→ Task
Exact reproduction of all the data is required, with pictures excluded.
- - -
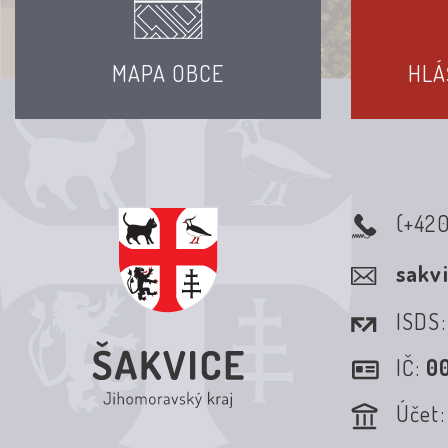
MAPA OBCE
HLÁ
(+42
sakv
ISDS
IČ:
0
Účet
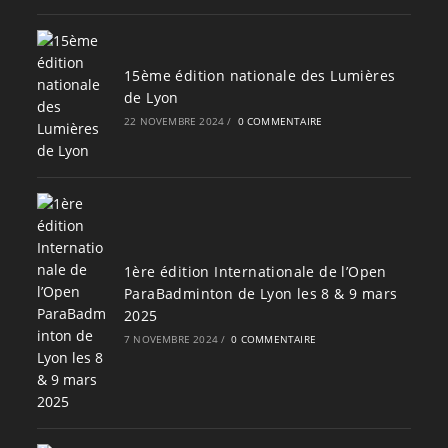
15ème édition nationale des Lumières
de Lyon
22 NOVEMBRE 2024
/
0 COMMENTAIRE
1ère édition Internationale de l’Open
ParaBadminton de Lyon les 8 & 9 mars
2025
7 NOVEMBRE 2024
/
0 COMMENTAIRE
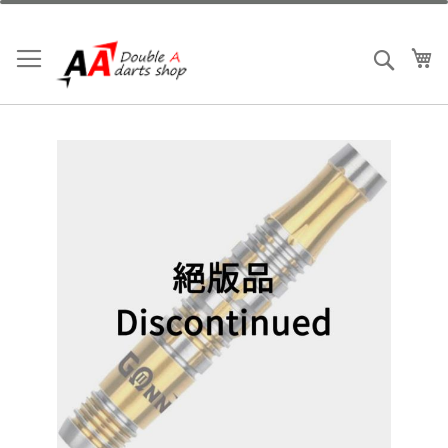
跳
到
內
我
搜索
容
Skip
to
the
end
of
the
images
gallery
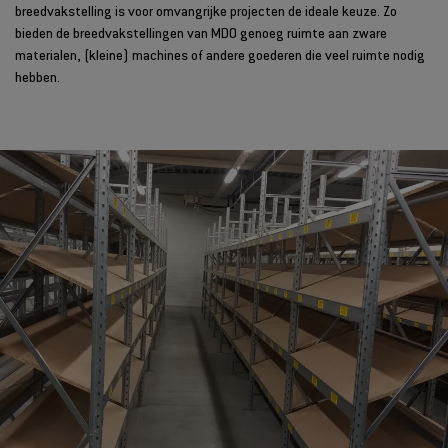
breedvakstelling is voor omvangrijke projecten de ideale keuze. Zo
bieden de breedvakstellingen van MDO genoeg ruimte aan zware
materialen, (kleine) machines of andere goederen die veel ruimte nodig
hebben.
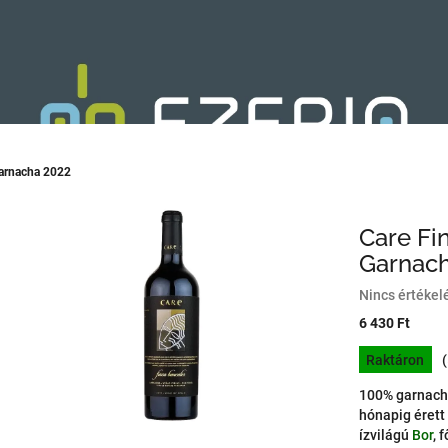
Garnacha 2022
Care Fi
Garnac
A
Nincs értékel
termék
6 430 Ft
átlagos
Egységár:
értékelése
Raktáron
5-
ből
100% garnacha
0,0
hónapig érett
csillag.
ízvilágú
Bor
,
- - -
→ Answer space
MAPA OBCE
HLÁ
(+42
sakv
ISDS
IČ:
0
Účet
15ème édition nationale des Lumières
de Lyon
22 NOVEMBRE 2024
/
0 COMMENTAIRE
1ère édition Internationale de l’Open
ParaBadminton de Lyon les 8 & 9 mars
2025
7 NOVEMBRE 2024
/
0 COMMENTAIRE
跳
到
內
我
搜索
容
Skip
to
the
end
of
the
images
gallery
breedvakstelling is voor omvangrijke projecten de ideale keuze. Zo
bieden de breedvakstellingen van MDO genoeg ruimte aan zware
materialen, (kleine) machines of andere goederen die veel ruimte nodig
hebben.
Garnacha 2022
Care Fi
Garnac
A
Nincs értékel
termék
6 430 Ft
átlagos
Egységár:
értékelése
Raktáron
5-
ből
100% garnacha
0,0
hónapig érett
csillag.
ízvilágú
Bor
,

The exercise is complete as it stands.